Null Values
Working with Null Values¶
When you come across null values there are a few options of what you can do. One option is to simply drop any rows which have null values. The function dropna() achieves this by going through every row and ensuring there are no null values. It will not do it in place but rather returns a new version of the dataframe.
#The dropna() function gets rid of any rows with missing values
print(df_final.dropna())
If there are only some columns that you want to consider when dropping null values you can give the keyword subset which will only consider dropping rows with null values in these columns.
#If given an argument subset, we can drop only rows with missing values from the subset
print(df_final.dropna(subset=["Height","Type"]))
If you do not want to return a dataframe but want to instead modify the one you are calling these functions on you are free to use the argument inplace=True. This will make it so that the modification happens to the object you passed.
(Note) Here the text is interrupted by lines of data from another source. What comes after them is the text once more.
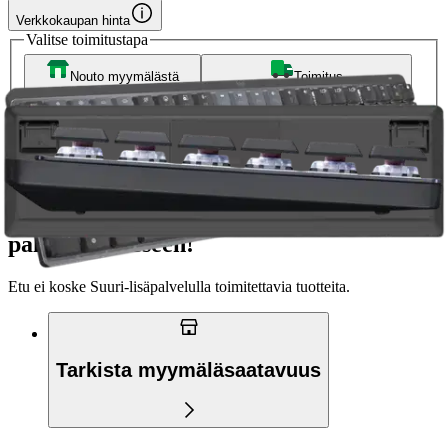
Verkkokaupan hinta
Valitse toimitustapa
Nouto myymälästä
Toimitus
Ilmainen
Kotiin tai noutopisteeseen
Alk. 0 €
Siirry valitsemaan myymälä
Ilmainen toimitus yli 100 €:n tilauksille
Postin pakettiautomaattiin tai
palvelupisteeseen!
Etu ei koske Suuri‑lisäpalvelulla toimitettavia tuotteita.
Tarkista myymäläsaatavuus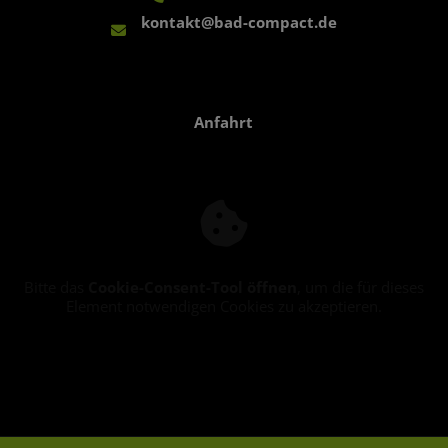
kontakt@bad-compact.de
Anfahrt
Bitte das
Cookie-Consent-Tool öffnen
, um die für dieses
Element notwendigen Cookies zu akzeptieren.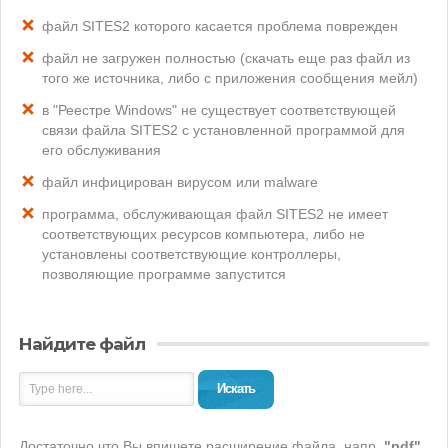
файл SITES2 которого касается проблема поврежден
файл не загружен полностью (скачать еще раз файл из
того же источника, либо с приложения сообщения мейл)
в "Реестре Windows" не существует соответствующей
связи файла SITES2 с установленной программой для
его обслуживания
файл инфицирован вирусом или malware
программа, обслуживающая файл SITES2 не имеет
соответствующих ресурсов компьютера, либо не
установлены соответствующие контроллеры,
позволяющие программе запустится
Найдите файл
Искать
Достаточно что Вы впишете расширение файла, напр.
"pdf"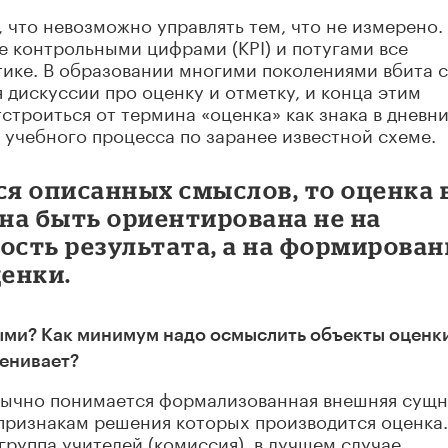
 что невозможно управлять тем, что не измерено.
е контрольными цифрами (KPI) и потугами все
тике. В образовании многими поколениями вбита с
я дискуссии про оценку и отметку, и конца этим
строиться от термина «оценка» как знака в дневни
учебного процесса по заранее известной схеме.
я описанных смыслов, то оценка 
на быть ориентирована не на
сть результата, а на формирован
енки.
ыми? Как минимум надо осмыслить объекты оценк
ценивает?
обычно понимается формализованная внешняя сущн
 признакам решения которых производится оценка.
группа учителей (комиссия), в лучшем случае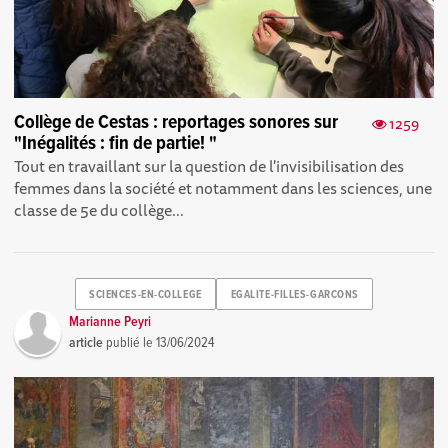
Collège de Cestas : reportages sonores sur
1259
"Inégalités : fin de partie! "
Tout en travaillant sur la question de l'invisibilisation des
femmes dans la société et notamment dans les sciences, une
classe de 5e du collège...
SCIENCES-EN-COLLEGE
EGALITE-FILLES-GARCONS
Marianne Peyri
article
publié le
13/06/2024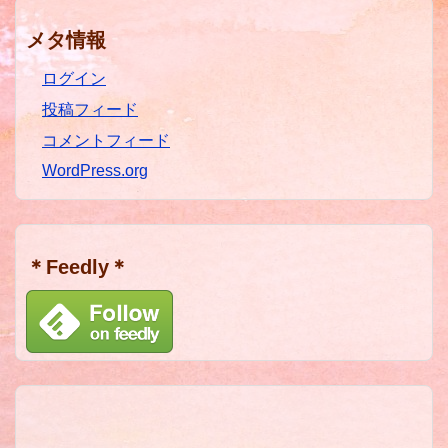
メタ情報
ログイン
投稿フィード
コメントフィード
WordPress.org
＊Feedly＊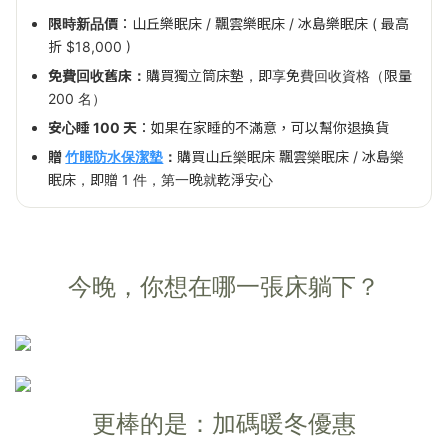
限時新品價
：山丘樂眠床 / 飄雲樂眠床 / 冰島樂眠床 ( 最高
折 $18,000 )
免費回收舊床：
購買獨立筒床墊，即享免費回收資格（限量
200 名）
安心睡 100 天
：如果在家睡的不滿意，可以幫你退換貨
贈
竹眠防水保潔墊
：
購買山丘樂眠床 飄雲樂眠床 / 冰島樂
眠床，即贈 1 件，第一晚就乾淨安心
今晚，你想在哪一張床躺下？
更棒的是：加碼暖冬優惠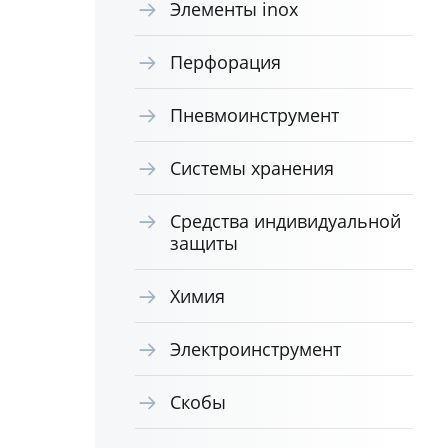
Элементы inox
Перфорация
Пневмоинструмент
Системы хранения
Средства индивидуальной
защиты
Химия
Электроинструмент
Скобы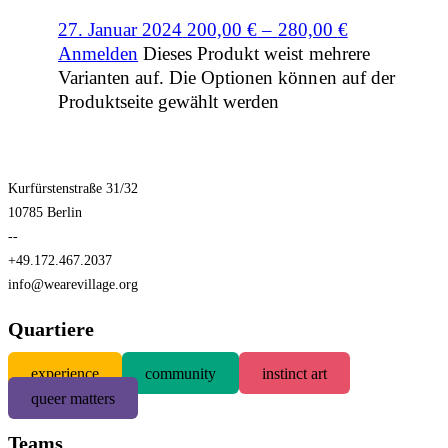
27. Januar 2024
200,00
€
–
280,00
€
Anmelden
Dieses Produkt weist mehrere
Varianten auf. Die Optionen können auf der
Produktseite gewählt werden
Kurfürstenstraße 31/32
10785 Berlin
--
+49.172.467.2037
info@wearevillage.org
Quartiere
experience
community
instinct art
queer matters
Teams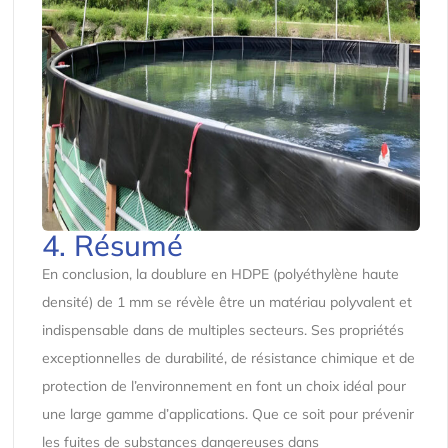
4. Résumé
En conclusion, la doublure en HDPE (polyéthylène haute
densité) de 1 mm se révèle être un matériau polyvalent et
indispensable dans de multiples secteurs. Ses propriétés
exceptionnelles de durabilité, de résistance chimique et de
protection de l’environnement en font un choix idéal pour
une large gamme d’applications. Que ce soit pour prévenir
les fuites de substances dangereuses dans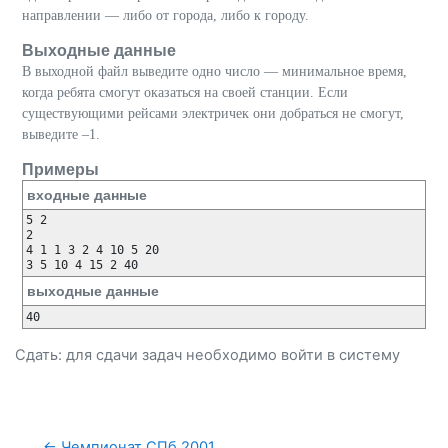
направлении — либо от города, либо к городу.
Выходные данные
В выходной файл выведите одно число — минимальное время,
когда ребята смогут оказаться на своей станции. Если
существующими рейсами электричек они добраться не смогут,
выведите –1.
Примеры
входные данные
5 2

2

4 1 1 3 2 4 10 5 20

выходные данные
Сдать: для сдачи задач необходимо
войти
в систему
← Чемпионат СПб 2001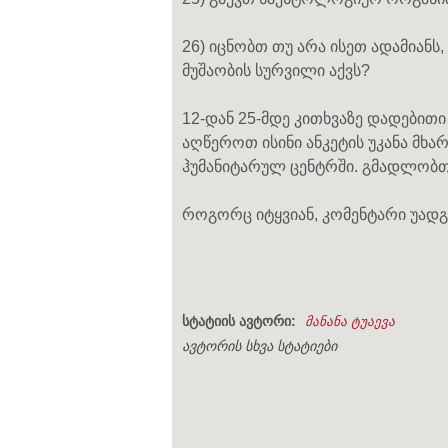
26) იცნობთ თუ არა ისეთ ადამიანს
მუშაობის სურვილი აქვს?
12-დან 25-მდე კითხვაზე დადებითი
აღწეროთ ისინი ანკეტის უკანა მხა
ჰუმანიტარულ ცენტრში. გმადლობთ
როგორც იტყვიან, კომენტარი უად
სტატიის ავტორი:
მანანა ტუაევა
ავტორის სხვა სტატიები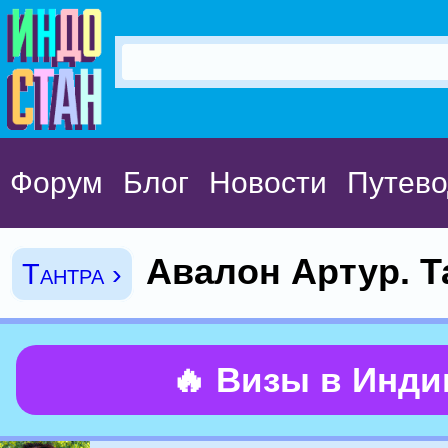
Форум
Блог
Новости
Путево
Авалон Артур. Т
Тантра ›
🔥 Визы в Инд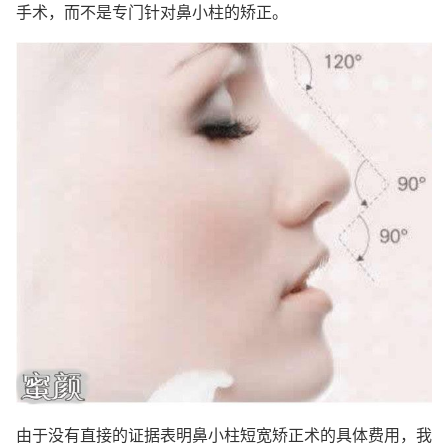
手术，而不是专门针对鼻小柱的矫正。
由于没有直接的证据表明鼻小柱短宽矫正术的具体费用，我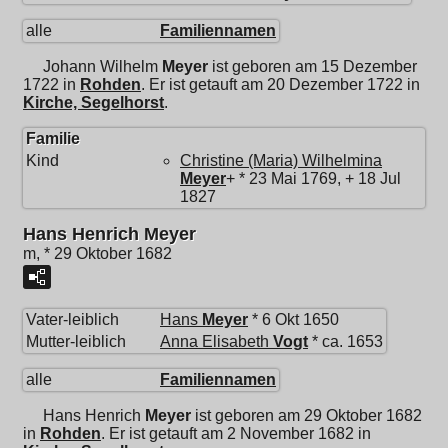
alle
Familiennamen
Johann Wilhelm
Meyer
ist geboren am 15 Dezember
1722 in
Rohden
. Er ist getauft am 20 Dezember 1722 in
Kirche, Segelhorst
.
Familie
Kind
Christine (Maria) Wilhelmina
Meyer
+ * 23 Mai 1769, + 18 Jul
1827
Hans Henrich Meyer
m, * 29 Oktober 1682
Vater-leiblich
Hans
Meyer
* 6 Okt 1650
Mutter-leiblich
Anna Elisabeth
Vogt
* ca. 1653
alle
Familiennamen
Hans Henrich
Meyer
ist geboren am 29 Oktober 1682
in
Rohden
. Er ist getauft am 2 November 1682 in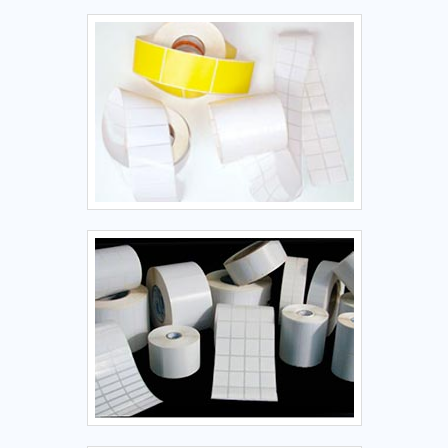
diferenciando dentro de seu segmento, a empresa
consegue também proporcionar um atendimento cuidadoso
e que busca a satisfação do cliente. Etiquetas âncora,
empresa que tem feito a diferença no mercado pela
idoneidade em tudo que faz onde comprova sua essência
de trazer o melhor aos clientes no mercado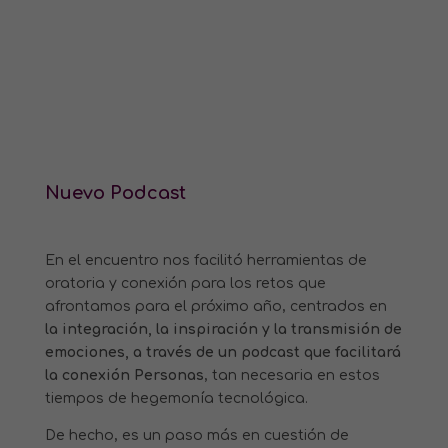
Nuevo Podcast
En el encuentro nos facilitó herramientas de
oratoria y conexión para los retos que
afrontamos para el próximo año, centrados en
la integración, la
inspiración y la transmisión de
emociones, a través de un podcast
que facilitará
la conexión Personas
, tan necesaria en estos
tiempos de hegemonía tecnológica.
De hecho, es un paso más en cuestión de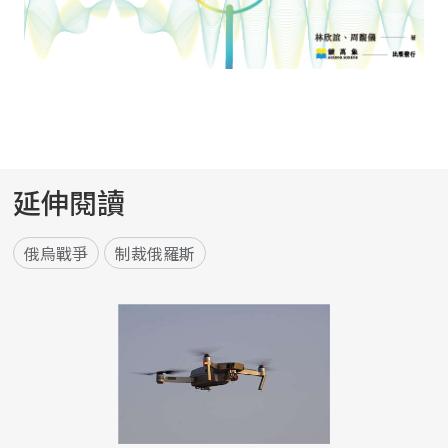
延伸閱讀
俄烏戰爭
制裁俄羅斯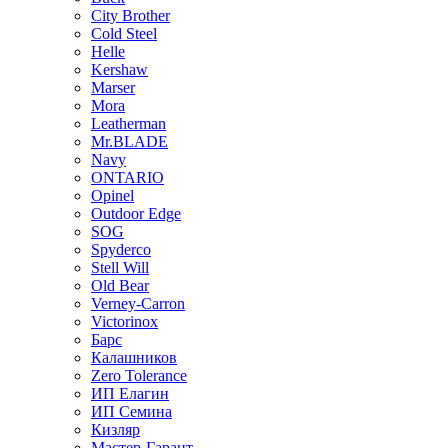
City Brother
Cold Steel
Helle
Kershaw
Marser
Mora
Leatherman
Mr.BLADE
Navy
ONTARIO
Opinel
Outdoor Edge
SOG
Spyderco
Stell Will
Old Bear
Verney-Carron
Victorinox
Барс
Калашников
Zero Tolerance
ИП Елагин
ИП Семина
Кизляр
Мастер-Гарант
#If we use inplace=True then the dropna function happens in place
df_final.dropna(inplace=True,subset=["Height","Type"])
print(df_final)
We may also prefer to use a more descriptive index like the name of the player to refer to the different rows. Calling set_index will return a new dataframe with the index set to whatever column you passed it.
#Setting the index to name changes it from a column to index
df_final = df_final.set_index("Name")
print(df_final)
If there is new data that has come to light, you have the option of overwriting data using loc. For example, we can overwrite the row for Christian McCaffrey and the weight value in that row by executing the code below.
#Using loc we can overwrite data
df_final.loc["Christian McCaffrey","Weight"] = 205
print(df_final)